This week I met one of the Top 50 Raters at RateBeer.com: CaptainCougar. It turns out he is local, so we met at a local package store to trade beers. His selection of beers was much more impressive than mine, so I had to materially supplement the brews I took with cold, hard cash…

I got some really good stuff out of the deal though. I’ll post more about them later – but particularly noteworthy are a 1993 bottle of Courage Russian Imperial Stout and a bomber of Three Floyds Behemoth.

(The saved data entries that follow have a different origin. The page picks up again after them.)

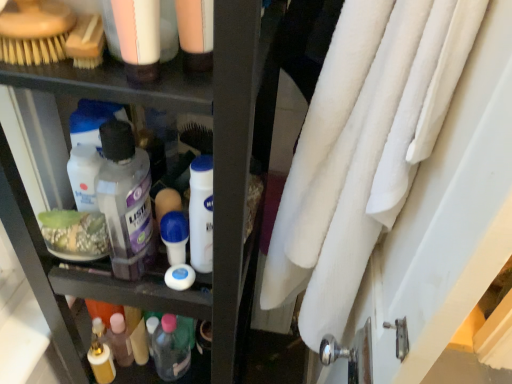 Measure the distance between transparent plastic mouthwash at center and camera.

transparent plastic mouthwash at center and camera are 23.37 inches apart.

This screenshot has width=512, height=384. What do you see at coordinates (362, 149) in the screenshot?
I see `white fluffy towel at right` at bounding box center [362, 149].

What do you see at coordinates (138, 37) in the screenshot? I see `matte plastic lotion at upper left, positioned as the 4th toiletry in bottom-to-top order` at bounding box center [138, 37].

The width and height of the screenshot is (512, 384). In order to click on blue rubber duster at center, which is the third toiletry from top to bottom in this screenshot , I will do `click(175, 236)`.

Image resolution: width=512 pixels, height=384 pixels. I want to click on green matte soap dish at center-left, placed as the second product when sorted from bottom to top, so click(75, 234).

You are a GUI agent. You are given a task and a screenshot of the screen. Output one action in this format:
    pyautogui.click(x=<x>, y=<y>)
    Task: Click on the white matte lotion at center, the 2th toiletry from the front
    Image resolution: width=512 pixels, height=384 pixels.
    Given the screenshot: What is the action you would take?
    pyautogui.click(x=201, y=213)

From the image's perspective, which is below, matte black shelf at center or white glossy deodorant at center, the 1th product from the bottom?

matte black shelf at center.

Considering the sizes of objects matte black shelf at center and white glossy deodorant at center, positioned as the 1th product in right-to-left order, in the image provided, who is thinner, matte black shelf at center or white glossy deodorant at center, positioned as the 1th product in right-to-left order,?

white glossy deodorant at center, positioned as the 1th product in right-to-left order.

Can you tell me how much matte black shelf at center and white glossy deodorant at center, marked as the 2th product in a left-to-right arrangement, differ in facing direction?

matte black shelf at center and white glossy deodorant at center, marked as the 2th product in a left-to-right arrangement, are facing 90.8 degrees away from each other.

I want to click on shelf below the white glossy deodorant at center, the 1th product from the bottom (from a real-world perspective), so click(215, 185).

Is transparent plastic mouthwash at center aimed at blue rubber duster at center, which is the third toiletry from top to bottom?

Yes, transparent plastic mouthwash at center faces towards blue rubber duster at center, which is the third toiletry from top to bottom.

From a real-world perspective, who is located lower, transparent plastic mouthwash at center or blue rubber duster at center, which is counted as the 3th toiletry, starting from the front?

blue rubber duster at center, which is counted as the 3th toiletry, starting from the front, from a real-world perspective.

Who is smaller, transparent plastic mouthwash at center or blue rubber duster at center, the 2th toiletry when ordered from back to front?

Smaller between the two is blue rubber duster at center, the 2th toiletry when ordered from back to front.

From the image's perspective, is transparent plastic mouthwash at center beneath blue rubber duster at center, which is the third toiletry from top to bottom?

No, from the image's perspective, transparent plastic mouthwash at center is not beneath blue rubber duster at center, which is the third toiletry from top to bottom.

Who is smaller, white glossy deodorant at center, the 1th product from the bottom, or blue rubber duster at center, which is counted as the 3th toiletry, starting from the front?

white glossy deodorant at center, the 1th product from the bottom, is smaller.

From the image's perspective, is white glossy deodorant at center, marked as the 2th product in a left-to-right arrangement, located above blue rubber duster at center, the second toiletry in the bottom-to-top sequence?

No, from the image's perspective, white glossy deodorant at center, marked as the 2th product in a left-to-right arrangement, is not on top of blue rubber duster at center, the second toiletry in the bottom-to-top sequence.

Looking at this image, which of these two, white glossy deodorant at center, acting as the 2th product starting from the top, or blue rubber duster at center, which is the third toiletry from top to bottom, stands shorter?

white glossy deodorant at center, acting as the 2th product starting from the top.

Can blue rubber duster at center, the 2th toiletry when ordered from back to front, be found inside white glossy deodorant at center, the 1th product from the bottom?

No, blue rubber duster at center, the 2th toiletry when ordered from back to front, is not a part of white glossy deodorant at center, the 1th product from the bottom.

Does matte black shelf at center lie behind green matte soap dish at center-left, arranged as the first product when viewed from the left?

No, matte black shelf at center is in front of green matte soap dish at center-left, arranged as the first product when viewed from the left.

How many degrees apart are the facing directions of matte black shelf at center and green matte soap dish at center-left, placed as the second product when sorted from bottom to top?

The angular difference between matte black shelf at center and green matte soap dish at center-left, placed as the second product when sorted from bottom to top, is 87.1 degrees.

Between matte black shelf at center and green matte soap dish at center-left, arranged as the first product when viewed from the left, which one has more height?

matte black shelf at center.

How distant is transparent plastic mouthwash at center from matte plastic lotion at upper left, positioned as the 4th toiletry in bottom-to-top order?

They are 24.68 centimeters apart.

From the image's perspective, which is above, transparent plastic mouthwash at center or matte plastic lotion at upper left, the fourth toiletry positioned from the back?

matte plastic lotion at upper left, the fourth toiletry positioned from the back.

Between transparent plastic mouthwash at center and matte plastic lotion at upper left, the first toiletry in the front-to-back sequence, which one is positioned behind?

transparent plastic mouthwash at center is more distant.

Is transparent plastic mouthwash at center aimed at matte plastic lotion at upper left, positioned as the 4th toiletry in bottom-to-top order?

No.

Is matte black shelf at center spatially inside matte plastic lotion at upper left, which appears as the first toiletry when viewed from the top, or outside of it?

The correct answer is: outside.

From the image's perspective, which one is positioned higher, matte black shelf at center or matte plastic lotion at upper left, the first toiletry in the front-to-back sequence?

matte plastic lotion at upper left, the first toiletry in the front-to-back sequence, from the image's perspective.

Is matte black shelf at center to the left of matte plastic lotion at upper left, which appears as the first toiletry when viewed from the top, from the viewer's perspective?

Correct, you'll find matte black shelf at center to the left of matte plastic lotion at upper left, which appears as the first toiletry when viewed from the top.

Based on the photo, between matte black shelf at center and matte plastic lotion at upper left, the first toiletry in the front-to-back sequence, which one is positioned behind?

matte plastic lotion at upper left, the first toiletry in the front-to-back sequence, is further away from the camera.

Which of these two, matte black shelf at center or white fluffy towel at right, is thinner?

white fluffy towel at right.

Would you say white fluffy towel at right is part of matte black shelf at center's contents?

Actually, white fluffy towel at right is outside matte black shelf at center.

Is matte black shelf at center placed right next to white fluffy towel at right?

No, matte black shelf at center is not in contact with white fluffy towel at right.

Could you tell me if matte black shelf at center is turned towards white fluffy towel at right?

Yes.

You are a GUI agent. You are given a task and a screenshot of the screen. Output one action in this format:
    pyautogui.click(x=<x>, y=<y>)
    Task: Click on the shelf below the white glossy deodorant at center, marked as the 2th product in a left-to-right arrangement (from the image's perspective)
    Image resolution: width=512 pixels, height=384 pixels.
    Given the screenshot: What is the action you would take?
    pyautogui.click(x=215, y=185)

The image size is (512, 384). I want to click on mouthwash located on the left of blue rubber duster at center, the 2th toiletry when ordered from back to front, so pyautogui.click(x=126, y=201).

From the image, which object appears to be nearer to green matte soap dish at center-left, arranged as the first product when viewed from the left, white glossy deodorant at center, marked as the 2th product in a left-to-right arrangement, or white matte lotion at center, the 2th toiletry from the front?

Based on the image, white glossy deodorant at center, marked as the 2th product in a left-to-right arrangement, appears to be nearer to green matte soap dish at center-left, arranged as the first product when viewed from the left.

From the image, which object appears to be nearer to matte black shelf at center, white glossy deodorant at center, marked as the 2th product in a left-to-right arrangement, or transparent plastic mouthwash at center?

Among the two, transparent plastic mouthwash at center is located nearer to matte black shelf at center.

Looking at the image, which one is located further to blue rubber duster at center, which is the third toiletry from top to bottom, white glossy deodorant at center, marked as the 2th product in a left-to-right arrangement, or translucent plastic bottle at lower center, arranged as the 1th toiletry when ordered from the bottom?

translucent plastic bottle at lower center, arranged as the 1th toiletry when ordered from the bottom, is further to blue rubber duster at center, which is the third toiletry from top to bottom.

Considering their positions, is white fluffy towel at right positioned further to white glossy deodorant at center, acting as the 2th product starting from the top, than white matte lotion at center, the third toiletry when ordered from back to front?

white fluffy towel at right.

From the image, which object appears to be nearer to white glossy deodorant at center, positioned as the 1th product in right-to-left order, white fluffy towel at right or transparent plastic mouthwash at center?

Based on the image, transparent plastic mouthwash at center appears to be nearer to white glossy deodorant at center, positioned as the 1th product in right-to-left order.

Considering their positions, is blue rubber duster at center, the 2th toiletry when ordered from back to front, positioned further to white glossy deodorant at center, acting as the 2th product starting from the top, than matte plastic lotion at upper left, the fourth toiletry positioned from the back?

matte plastic lotion at upper left, the fourth toiletry positioned from the back, is further to white glossy deodorant at center, acting as the 2th product starting from the top.

Based on their spatial positions, is matte plastic lotion at upper left, positioned as the 4th toiletry in bottom-to-top order, or transparent plastic mouthwash at center closer to white fluffy towel at right?

transparent plastic mouthwash at center is closer to white fluffy towel at right.

In the scene shown: Considering their positions, is blue rubber duster at center, which is counted as the 3th toiletry, starting from the front, positioned closer to white glossy deodorant at center, marked as the 2th product in a left-to-right arrangement, than white fluffy towel at right?

blue rubber duster at center, which is counted as the 3th toiletry, starting from the front, is positioned closer to the anchor white glossy deodorant at center, marked as the 2th product in a left-to-right arrangement.

Locate an element on the screen. The image size is (512, 384). mouthwash between matte plastic lotion at upper left, the fourth toiletry positioned from the back, and matte black shelf at center vertically is located at coordinates (126, 201).

Locate an element on the screen. shelf between white fluffy towel at right and translucent plastic bottle at lower center, acting as the fourth toiletry starting from the front, in the front-back direction is located at coordinates (215, 185).

At what (x,y) coordinates should I click in order to perform the action: click on mouthwash situated between green matte soap dish at center-left, arranged as the first product when viewed from the left, and blue rubber duster at center, which is counted as the 3th toiletry, starting from the front, from left to right. Please return your answer as a coordinate pair (x, y). The height and width of the screenshot is (384, 512). Looking at the image, I should click on (126, 201).

This screenshot has height=384, width=512. What are the coordinates of `mouthwash between matte black shelf at center and blue rubber duster at center, the second toiletry in the bottom-to-top sequence, along the z-axis` in the screenshot? It's located at (126, 201).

Among the beers I took him were some home brew. I tossed in the cinnamon brew as a freebie, but I’ll ask him what he thought of the Farmhouse Ale and the Praying Monk Ale. (I don’t need to ask about the cinnamon brew – I know that it is too spicy…)

Tonight I racked the Humble Monk Ale (a Belgian Pale Ale) to the secondary fermentor. It has attenuated well , and tastes pretty good, but it is a bit light in both esters and hops departments. Only time will tell just how the final product tastes. I’m expecting to take some of it with me to Greenville next week. I’ll be sharing many of my home brews with a friend of mine, that one included. I’ll likely take some of my recent acquisitions, too (more thanks going to CaptainCougar).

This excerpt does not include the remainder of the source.